Certains ministres, avant d’entrer au gouvernement, avaient déjà un mandat local – et comptent bien le conserver. C’est le cas de Manuel Valls, maire d’Evry dans l’Essonne jusqu’à son entrée au gouvernement, et désormais numéro trois sur la liste PS du maire sortant. C’est aussi le cas de Pierre Moscovici, conseiller municipal à Valentigney dans le pays de Montbéliard, ou encore de Michèle Delaunay, qui avait battu Alain Juppé aux législatives de Bordeaux, et sera numéro 2 de la liste PS face à son ancien rival.

Même chose pour la ministre des Sports Valérie Fourneyron, qui a abandonné la mairie de Rouen peu après sa nomination au gouvernement: elle est désormais deuxième de la liste PS menée par Yvon Robert. Aurélie Filippetti, ministre de la Culture, est également deuxième sur la liste socialiste de Metz, Michel Sapin, ministre du Travail et député-maire d'Argenton-sur-Creuse, se présente à la troisième place dans sa ville, et Laurent Fabius est 11e sur la liste PS de Marc massion à Grand-Quevilly, en Seine-Maritime.

Guillaume Garot, ministre Délégué à l’agroalimentaire, a choisi Laval: "c’est chez moi", résume-t-il simplement pour justifier sa décision. Mais il ne sera pas tête de liste: il figurera en troisième position. Stéphane Le Foll, conseiller municipal au Mans depuis 2001, se présente à nouveau. François Lamy, ministre de la Ville, anciennement maire de Palaiseau, figurera en 2e position sur la liste de Claire Robillard, et Benoît Hamon en 5e position à Trappes. Tous justifient leur implication par le besoin d’un ancrage local.

> Les ministres têtes de liste

Marie-Arlette Carlotti, ministre déléguée aux personnes handicapées, est tête de liste PS dans les 4e et 5e arrondissements de Marseille, où elle s'était déjà présentée à la primaire. Un sondage la donnait gagnante au début du mois de février.

Dernier en date à s'être décidé: le ministre des Transports Frédéric Cuvillier est tête de liste PS à Boulogne-sur-mer. Mais il refuse de choisir entre les deux: "Je suis clair avec les Boulonnais sur comment, dans la stabilité, dans la responsabilité, les missions sont exercées par les uns et par les autres", explique le ministre, qui se dit par ailleurs "à la disposition du président de la République et du Premier ministre pour suivre la tâche qu'ils m'ont confiée".

Si leur liste est majoritaire, les deux ministres devront pourtant choisir. La charte de déontologie qu'ils ont en effet signée lors du premier conseil des ministres prévoit l'incompatibilité entre la fonction de ministre et le mandat de maire.

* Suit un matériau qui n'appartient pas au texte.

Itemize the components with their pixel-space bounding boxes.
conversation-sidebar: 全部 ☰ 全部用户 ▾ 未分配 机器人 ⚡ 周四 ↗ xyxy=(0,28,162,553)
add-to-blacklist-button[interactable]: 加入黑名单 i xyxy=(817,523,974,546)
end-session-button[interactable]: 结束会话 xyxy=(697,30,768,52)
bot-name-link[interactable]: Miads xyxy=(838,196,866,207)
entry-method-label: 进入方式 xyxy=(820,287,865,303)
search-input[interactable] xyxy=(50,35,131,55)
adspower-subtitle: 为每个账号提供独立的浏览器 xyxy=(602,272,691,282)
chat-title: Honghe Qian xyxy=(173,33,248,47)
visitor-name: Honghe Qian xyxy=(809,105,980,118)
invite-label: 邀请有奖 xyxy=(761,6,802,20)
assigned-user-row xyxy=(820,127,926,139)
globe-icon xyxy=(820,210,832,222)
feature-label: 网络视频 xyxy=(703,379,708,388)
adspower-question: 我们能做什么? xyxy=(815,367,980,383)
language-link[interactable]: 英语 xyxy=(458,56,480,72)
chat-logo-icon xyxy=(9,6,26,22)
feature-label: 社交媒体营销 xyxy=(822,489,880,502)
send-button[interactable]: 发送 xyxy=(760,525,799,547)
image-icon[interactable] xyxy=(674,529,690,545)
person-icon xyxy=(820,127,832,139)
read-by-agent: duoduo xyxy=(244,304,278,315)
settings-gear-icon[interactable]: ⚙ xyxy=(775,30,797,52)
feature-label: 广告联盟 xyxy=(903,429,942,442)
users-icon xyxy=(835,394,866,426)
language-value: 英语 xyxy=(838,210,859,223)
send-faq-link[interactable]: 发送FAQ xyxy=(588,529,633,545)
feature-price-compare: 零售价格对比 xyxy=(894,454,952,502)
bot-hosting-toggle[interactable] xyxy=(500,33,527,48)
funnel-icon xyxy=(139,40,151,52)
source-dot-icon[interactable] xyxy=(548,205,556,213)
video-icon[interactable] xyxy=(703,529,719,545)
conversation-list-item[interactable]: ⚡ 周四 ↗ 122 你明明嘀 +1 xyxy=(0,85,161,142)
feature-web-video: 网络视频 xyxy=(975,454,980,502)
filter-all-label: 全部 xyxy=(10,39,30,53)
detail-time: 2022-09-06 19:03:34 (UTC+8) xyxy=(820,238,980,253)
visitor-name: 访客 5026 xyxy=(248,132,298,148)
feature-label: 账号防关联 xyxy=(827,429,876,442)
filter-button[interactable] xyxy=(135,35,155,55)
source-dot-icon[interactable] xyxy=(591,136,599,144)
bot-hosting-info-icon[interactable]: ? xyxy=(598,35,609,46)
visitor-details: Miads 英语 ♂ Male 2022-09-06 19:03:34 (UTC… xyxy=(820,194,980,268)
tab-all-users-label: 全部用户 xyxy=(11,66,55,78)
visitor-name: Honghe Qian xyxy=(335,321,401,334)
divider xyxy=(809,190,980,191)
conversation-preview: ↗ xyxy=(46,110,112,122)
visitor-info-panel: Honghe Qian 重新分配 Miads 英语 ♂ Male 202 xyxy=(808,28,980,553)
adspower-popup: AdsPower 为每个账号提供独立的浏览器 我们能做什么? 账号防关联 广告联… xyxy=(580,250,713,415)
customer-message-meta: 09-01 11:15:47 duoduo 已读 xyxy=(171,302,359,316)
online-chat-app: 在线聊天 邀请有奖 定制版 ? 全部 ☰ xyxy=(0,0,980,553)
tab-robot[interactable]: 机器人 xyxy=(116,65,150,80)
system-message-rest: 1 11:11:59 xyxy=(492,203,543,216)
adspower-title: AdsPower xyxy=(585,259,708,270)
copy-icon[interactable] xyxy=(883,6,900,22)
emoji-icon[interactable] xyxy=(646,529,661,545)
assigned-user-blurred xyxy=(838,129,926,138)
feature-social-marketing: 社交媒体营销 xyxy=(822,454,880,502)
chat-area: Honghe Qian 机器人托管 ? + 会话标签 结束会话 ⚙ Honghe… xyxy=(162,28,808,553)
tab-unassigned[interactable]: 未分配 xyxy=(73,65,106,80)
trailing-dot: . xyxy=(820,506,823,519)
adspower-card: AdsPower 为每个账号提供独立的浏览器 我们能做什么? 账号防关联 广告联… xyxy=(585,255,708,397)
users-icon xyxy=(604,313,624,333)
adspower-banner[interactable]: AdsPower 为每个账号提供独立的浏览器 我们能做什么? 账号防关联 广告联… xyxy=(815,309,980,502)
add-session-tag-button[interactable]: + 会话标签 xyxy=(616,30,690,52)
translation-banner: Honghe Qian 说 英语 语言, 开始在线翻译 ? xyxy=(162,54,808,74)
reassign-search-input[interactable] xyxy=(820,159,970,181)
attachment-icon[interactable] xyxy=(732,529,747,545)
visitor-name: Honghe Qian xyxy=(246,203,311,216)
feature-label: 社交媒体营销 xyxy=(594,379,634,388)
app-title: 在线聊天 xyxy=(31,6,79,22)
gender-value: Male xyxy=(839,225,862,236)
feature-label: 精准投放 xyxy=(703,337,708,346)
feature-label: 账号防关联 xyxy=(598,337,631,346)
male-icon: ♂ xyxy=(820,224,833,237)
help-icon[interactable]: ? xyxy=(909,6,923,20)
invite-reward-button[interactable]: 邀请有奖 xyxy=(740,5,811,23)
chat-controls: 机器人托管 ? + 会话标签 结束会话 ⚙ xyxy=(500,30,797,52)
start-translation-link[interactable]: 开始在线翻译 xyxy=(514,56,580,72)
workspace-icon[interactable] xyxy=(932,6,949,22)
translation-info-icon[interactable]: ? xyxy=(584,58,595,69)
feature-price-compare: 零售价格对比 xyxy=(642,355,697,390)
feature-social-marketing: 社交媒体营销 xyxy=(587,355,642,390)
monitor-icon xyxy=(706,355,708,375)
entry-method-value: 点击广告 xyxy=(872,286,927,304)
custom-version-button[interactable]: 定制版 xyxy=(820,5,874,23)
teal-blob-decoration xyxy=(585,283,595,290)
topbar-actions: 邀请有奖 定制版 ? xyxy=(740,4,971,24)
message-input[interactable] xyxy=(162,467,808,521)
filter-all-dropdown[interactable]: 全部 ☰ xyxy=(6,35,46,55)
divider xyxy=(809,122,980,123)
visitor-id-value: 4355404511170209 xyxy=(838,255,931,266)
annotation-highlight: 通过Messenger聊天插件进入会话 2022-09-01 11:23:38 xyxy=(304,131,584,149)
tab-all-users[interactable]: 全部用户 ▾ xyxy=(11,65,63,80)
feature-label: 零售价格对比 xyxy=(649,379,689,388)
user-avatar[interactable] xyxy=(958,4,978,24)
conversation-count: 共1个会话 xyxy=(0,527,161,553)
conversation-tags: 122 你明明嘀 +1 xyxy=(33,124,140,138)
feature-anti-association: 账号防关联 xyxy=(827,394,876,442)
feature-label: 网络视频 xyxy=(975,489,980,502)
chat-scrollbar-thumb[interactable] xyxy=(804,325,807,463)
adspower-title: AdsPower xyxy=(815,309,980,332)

> Les candidatures symboliques: "Je soutiens un candidat"

Pour d’autres, ces élections municipales servent surtout à soutenir un candidat. Ainsi, Cécile Duflot et le ministre du Développement, Pascal Canfin, s'engagent aux côtés du candidat EELV à la mairie de Paris, Christophe Najdovski.

Une présence très symbolique, puisque les deux ministres ne figurent qu’en dernière position - non éligible - sur les listes: Cécile Duflot dans le 11e arrondissement, et Pascal Canfin dans le 12e. Mais cette dernière place leur permet de soutenir directement Christophe Nadjovski, via des réunions publiques et des sorties sur le terrain.

Autre présence plutôt symbolique, celle de Yamina Benguigui, ministre de la Francophonie, qui est présente au 4e rang (éligible) sur la liste d'Anne Hidalgo dans le 10e arrondissement - elle est actuellement conseillère municipale dans le 20e.

> Des règles strictes

Mais attention, la campagne ne doit pas être un enchaînement de déplacement: Jean-Marc Ayrault a prévenu les ministres qu’ils sont tenus de distinguer clairement, très précisément lorsqu'ils font un déplacement mixte, la partie officielle et la partie militante". Il ne peut y avoir utilisation de moyens publics à l'occasion de la partie campagne électorale", selon Matignon.

Trois semaines avant le scrutin, qui commence le 23 mars, "les déplacements des ministres sur le terrain en tant que ministres, officiels, sont également prohibés, ce qui ne les empêche pas de se déplacer en leur qualité d'homme ou de femme politique pour aller soutenir tel ou tel candidat, sauf cas de force majeure".